By creating these new model systems, Grudzien has developed tools that can allow her and other researchers to answer questions about mechanisms to pathology in the presence of only RNA toxicity, only RAN translation, or both.

Next Steps

These latest research findings each demonstrated factors that lead to FXTAS pathology and allows researchers to ask new questions that can have an extraordinary impact on the Fragile X community. Risk factors of FXTAS discovered through brain imaging can now be evaluated to determine whether treating hypertension and diabetes will lower the risk of FXTAS. Similarly, identifying prodromic signals of FXTAS allows researchers to study early pathology and factors mitigating disease severity.

Arginine-poly-glycine peptides are a unique chimeric protein that results from aberrant translation of the premutation allele. The contribution of this protein to cellular toxicity and strategies to ameliorate this toxicity are new avenues of research uncovered by this discovery.

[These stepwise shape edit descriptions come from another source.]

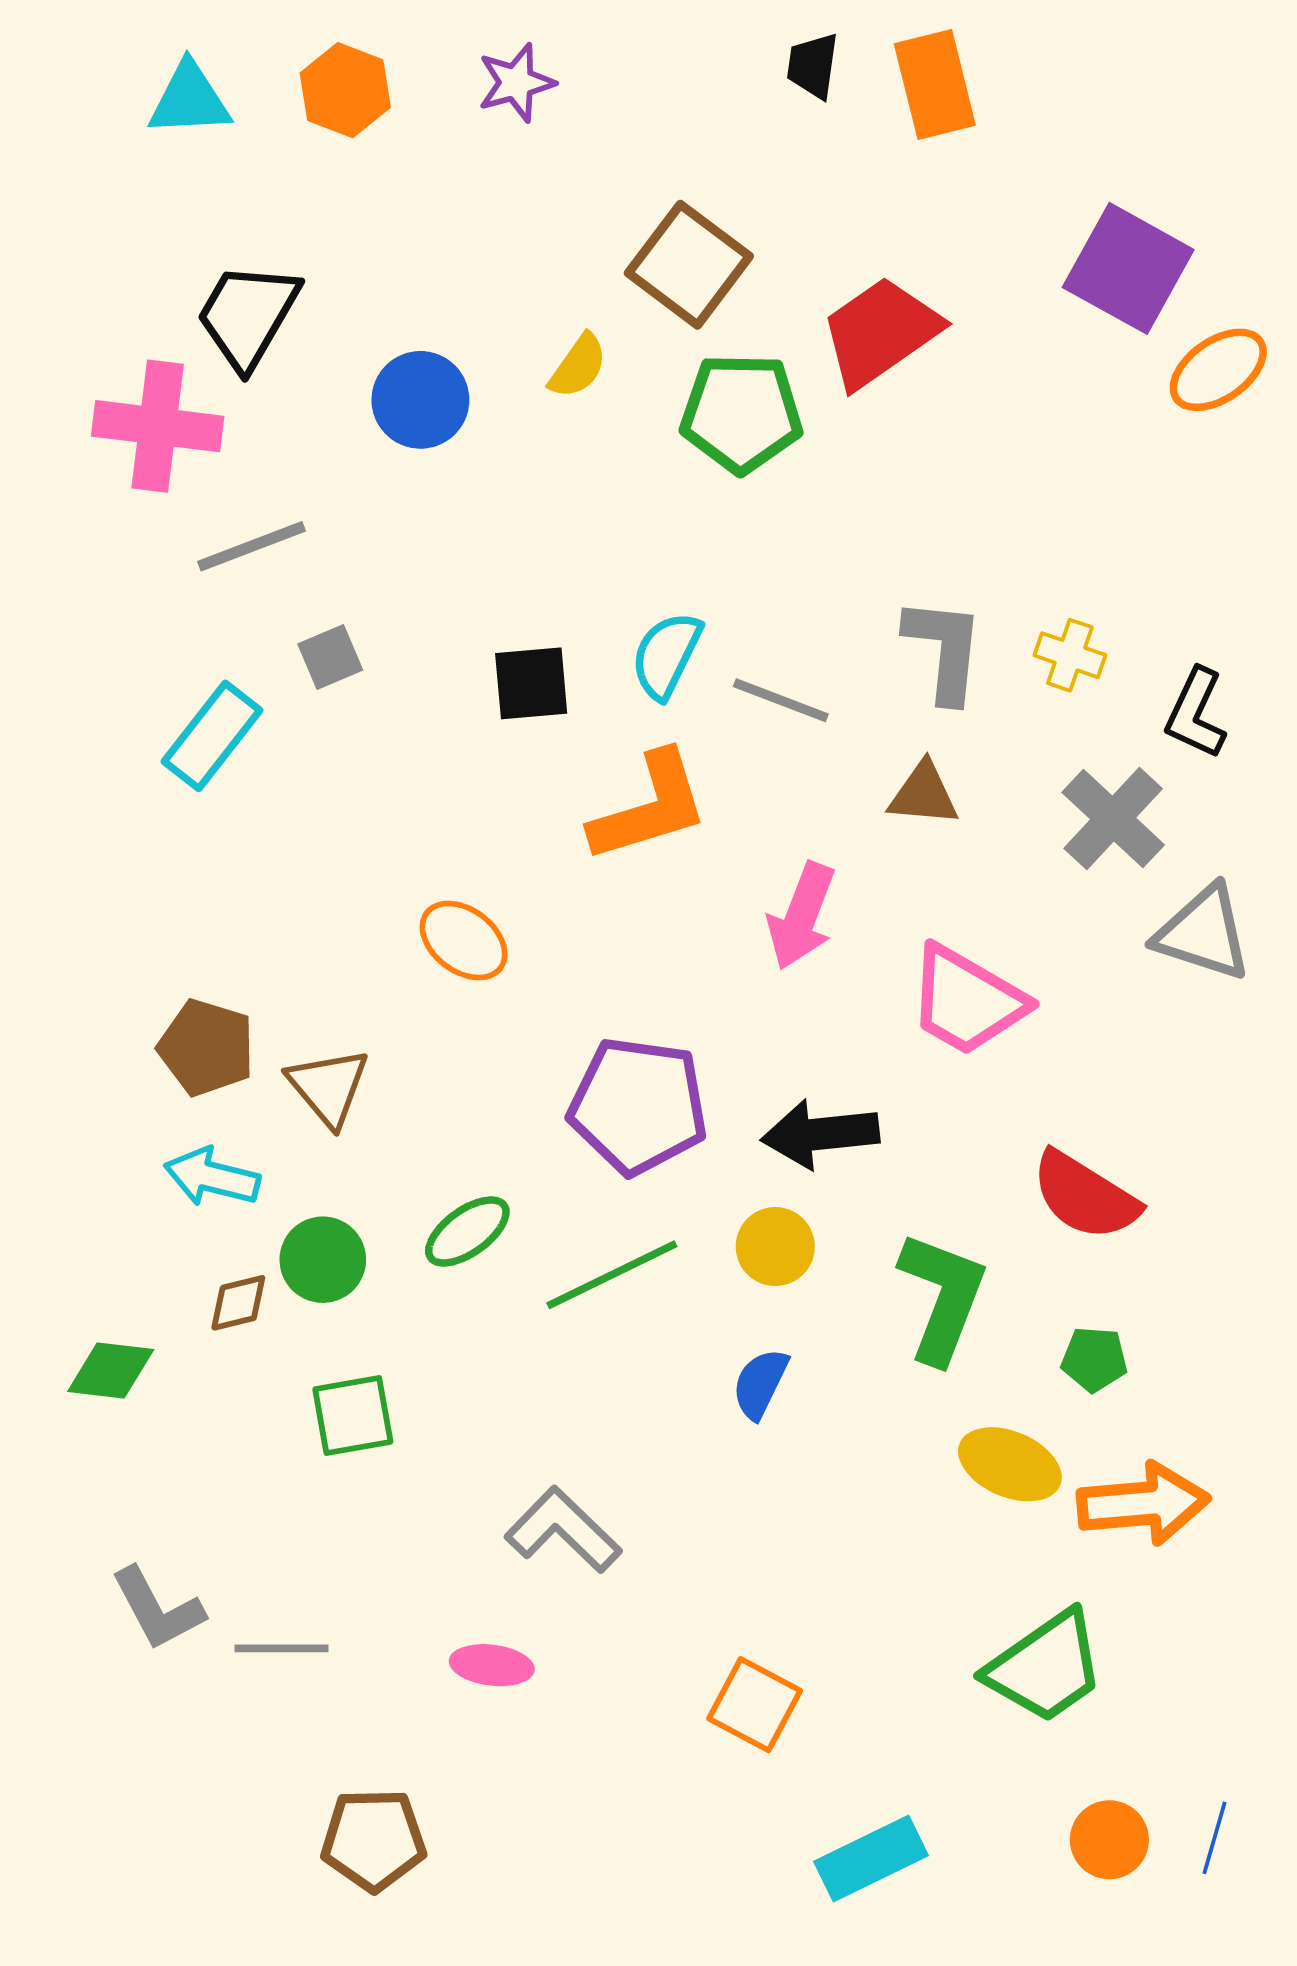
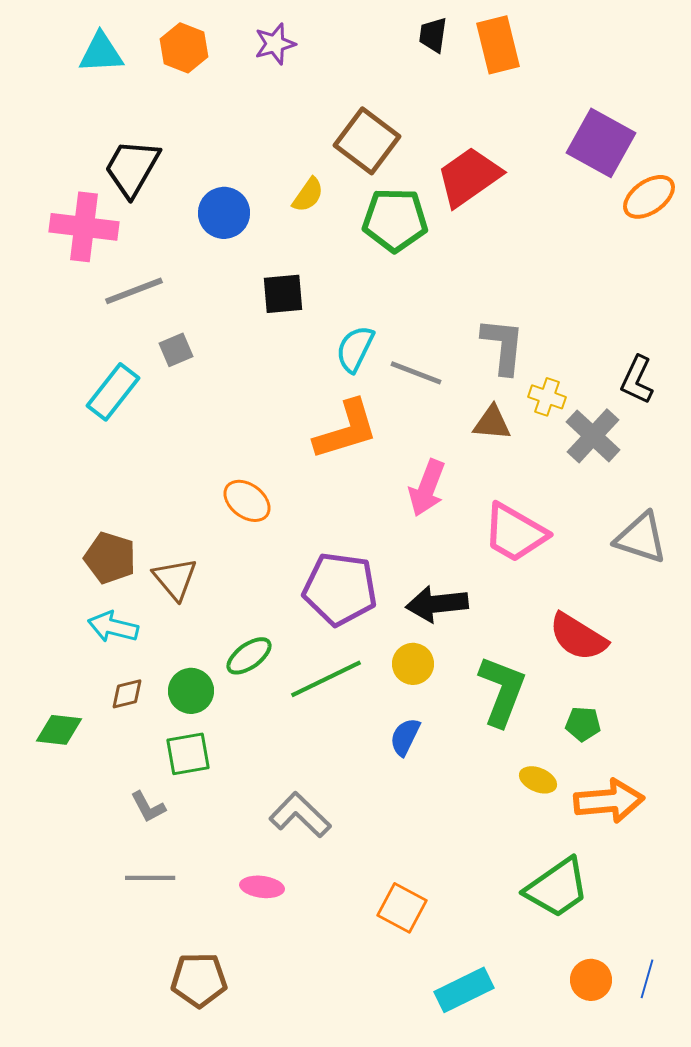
yellow cross: (1070, 655) -> (547, 397), moved
black square: (531, 683) -> (283, 294), moved
gray triangle: (1203, 933) -> (641, 538), moved
green circle: (323, 1260) -> (191, 691), moved
yellow ellipse: (1010, 1464) -> (538, 780), size x0.7
gray L-shape: (158, 1609) -> (148, 807), moved, size x0.7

Additionally, the new tools developed to separate RNA toxicity and RAN translation will be used to uncover mechanisms of FXTAS pathology. The progress shared during the conference makes us excited for what complexities of FXTAS and potential treatment options will be revealed in the future!

Thanks to presenters, Jun Yi Wang, Susan Rivera, Peter Todd, and Samantha Grudzien for sharing their research!

References

[1] Wright, S. E., Rodriguez, C. M., Monroe, J., Xing, J., Krans, A., Flores, B. N., Barsur, V., Ivanova, M. I., Koutmou, K. S., Barmada, S. J., & Todd, P. K. (2022). CGG repeats trigger translational frameshifts that generate aggregation-prone chimeric proteins. Nucleic Acids Research, 50(15), 8674–8689. https://doi.org/10.1093/nar/gkac626

about
Author Hilary Rosselot

Hilary Rosselot
Hilary joined the NFXF team in 2019. Prior to joining the NFXF team, she worked at the Cincinnati Fragile X Research and Treatment Center for over five years. She has experience as a clinical research coordinator across many types of clinical trials and served as the clinical research manager for the Cincinnati program. She earned a bachelor’s degree in psychology, a master’s, and is a SOCRA certified clinical research professional (CCRP). She enjoys time with family and friends, a great book, a strong cup of coffee and, of course, a good laugh!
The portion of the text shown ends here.